A Nationwide Public Pension Trend Is Emerging

PHOENIX - Budget pressure from pension costs is growing for states and municipalities as many large pension systems across the country lower their discount rates to reflect lower investment return expectations.

Moody's Investors Service dissected the situation in a report Thursday, authored by analysts Thomas Aaron and Timothy Blake. The piece comes shortly after the nation's two of the nation's largest public pension funds, the California Public Employees' Retirement System and the California State Teachers' Retirement System decided to lower their assumed annual rates of return on investment, known as the discount rate. CalPERS' board voted in December to reduce the rate from 7.5% to 7% over three years, and CalSTRS decided this month to hit the same target over the next two years.

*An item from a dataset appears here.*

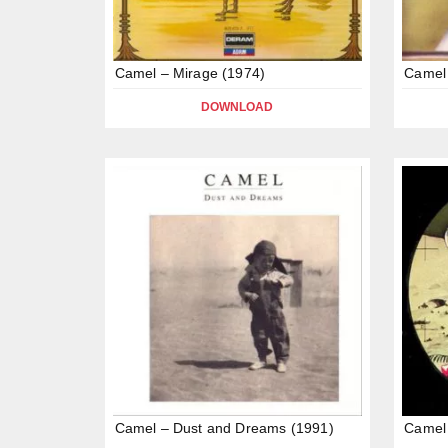
Camel – Mirage (1974)
Camel
DOWNLOAD
Camel – Dust and Dreams (1991)
Camel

From a long-term market interest rate perspective, lower return assumptions are overdue, the Moody's analysts wrote.

"The gap between market interest rates and the reported discount rates of US public pension plans has been widening for over two decades and remains substantial," said the report. "For example, CalPERS' 8.55% assumed rate of return in 1990 was within five basis points of the annual rate for 10-year, constant maturity U.S. Treasuries. In 2016, that gap exceeded 550 basis points, even after incorporating the 7.375% rate that will be used as part of CalPERS' 3-year phased reduction to 7.0%."

Instead of reducing their discount rates, Moody's notes, pension plans reached for yield by making riskier investments.

And late 2016 interest rate increases did little to improve the gap between public pension discount rates and market interest rates, the rating agency said. But with lower returns expected for the next decade, many U.S. public pension funds are decreasing their discount rates and requiring higher contribution levels from their participants. Besides the big California plans, the New York State and Local Employee's Retirement System, Dallas Police and Fire Pension Fund, and the Chicago Firemen's Pension and Annuity Fund are among those to lower expectations.

Those adjustments mean challenges at the local level. While Moody's believes the impact will vary widely depending on the specific situation, some issuers could see their costs rise enough to amplify existing challenges. And even with the discount rate changes, pension costs are still understated by government funding and accounting assumptions, warned Moody's. Keeping pension costs manageable will require continued growth in government revenues and strong pension investment returns, especially for those governments with already large pension obligations, the agency said.